You carry two copies of the T allele at this intronic CDHR3 position, the most common genotype globally (approximately 63% of people). This genotype tracks with the C529 form of the CDHR3 receptor — the wild-type form — which binds rhinovirus C at baseline efficiency. Your innate susceptibility to rhinovirus C infection, and the associated risk of rhinovirus-triggered wheezing and asthma exacerbations, is at the population average for this variant.

CT “One Risk Haplotype” Intermediate Caution

Heterozygous — one copy of the elevated-receptor-activity haplotype

You carry one T allele and one C allele at this CDHR3 intronic position. About 33% of people have this genotype globally. The C allele tags the Y529 haplotype at the neighboring rs6967330 locus — the receptor variant that binds rhinovirus C approximately 10-fold more efficiently than the common C529 form. With one copy of the high-activity haplotype, your rhinovirus C susceptibility is intermediate: one chromosome's worth of CDHR3 receptors operates at elevated efficiency while the other contributes normal-activity receptors. Birth cohort studies show the risk allele confers a roughly 1.5-fold increase in RV-C illness episodes, with the effect strongest in early childhood.

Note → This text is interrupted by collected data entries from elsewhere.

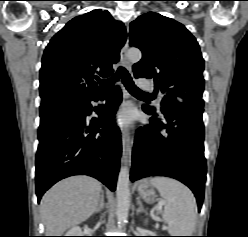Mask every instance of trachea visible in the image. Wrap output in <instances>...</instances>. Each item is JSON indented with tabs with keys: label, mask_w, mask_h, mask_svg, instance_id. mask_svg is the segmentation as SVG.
<instances>
[{
	"label": "trachea",
	"mask_w": 248,
	"mask_h": 237,
	"mask_svg": "<svg viewBox=\"0 0 248 237\" xmlns=\"http://www.w3.org/2000/svg\"><path fill=\"white\" fill-rule=\"evenodd\" d=\"M122 78V82L126 86L127 90L134 95H141V96H147L151 97L152 94H149L147 92H143L140 89L136 87L134 84L130 74L124 67H119L117 72L109 79L106 80H99V83L102 87V92H109L112 90L114 83Z\"/></svg>",
	"instance_id": "1"
}]
</instances>
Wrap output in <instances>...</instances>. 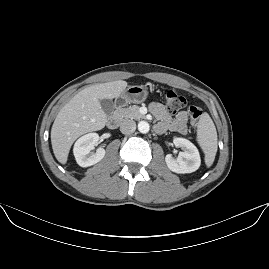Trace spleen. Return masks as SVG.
<instances>
[{
  "mask_svg": "<svg viewBox=\"0 0 269 269\" xmlns=\"http://www.w3.org/2000/svg\"><path fill=\"white\" fill-rule=\"evenodd\" d=\"M197 142L205 154V163L210 167L217 152V131L216 127L207 113L200 116L197 124Z\"/></svg>",
  "mask_w": 269,
  "mask_h": 269,
  "instance_id": "obj_1",
  "label": "spleen"
}]
</instances>
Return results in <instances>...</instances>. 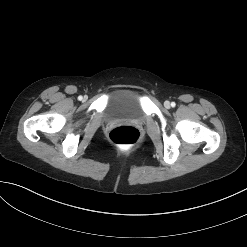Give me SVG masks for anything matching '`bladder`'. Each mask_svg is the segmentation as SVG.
<instances>
[{
	"mask_svg": "<svg viewBox=\"0 0 247 247\" xmlns=\"http://www.w3.org/2000/svg\"><path fill=\"white\" fill-rule=\"evenodd\" d=\"M104 119L107 121L129 119L141 121L145 117L141 93L132 88H118L109 95Z\"/></svg>",
	"mask_w": 247,
	"mask_h": 247,
	"instance_id": "obj_1",
	"label": "bladder"
}]
</instances>
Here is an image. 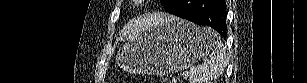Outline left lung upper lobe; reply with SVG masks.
Listing matches in <instances>:
<instances>
[{"mask_svg":"<svg viewBox=\"0 0 307 83\" xmlns=\"http://www.w3.org/2000/svg\"><path fill=\"white\" fill-rule=\"evenodd\" d=\"M160 1L165 10L167 11L173 5L175 0H160Z\"/></svg>","mask_w":307,"mask_h":83,"instance_id":"1","label":"left lung upper lobe"}]
</instances>
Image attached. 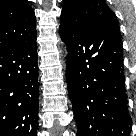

CC “Two Risk Haplotypes” High Risk Warning

Homozygous — both chromosomes carry the elevated-receptor-activity haplotype

Rhinovirus C is now understood as the primary viral driver of wheezing and asthma exacerbations in children — more specifically linked to severe exacerbations than rhinovirus A or B. The CDHR3 Y529 receptor variant amplifies viral entry efficiency approximately 10-fold, and homozygous carriers have this amplified receptor on every airway epithelial cell. This means each RV-C exposure event delivers substantially more viral particles into the airway epithelium than would occur in C529 homozygotes.

The clinical consequence over a childhood of repeated respiratory viral infections is cumulative: each severe wheezing episode, particularly in the first 3 years of life, contributes to airway inflammation, mucus gland hypertrophy, and bronchial hyperreactivity — the structural basis for persistent asthma. Longitudinal adult data (Shigemasa et al. 2020) confirms that atopic individuals carrying the CDHR3 risk allele face elevated asthma and COPD risk that persists into adult life, consistent with a childhood-origin cumulative injury model.

Evidence level is moderate: the main associations are well-replicated in multiple independent cohorts, the biological mechanism is experimentally confirmed, but GWAS studies report associations for the better-studied rs6967330 rather than for rs114947103 directly, and the precise LD coefficient between the two variants has not been formally published.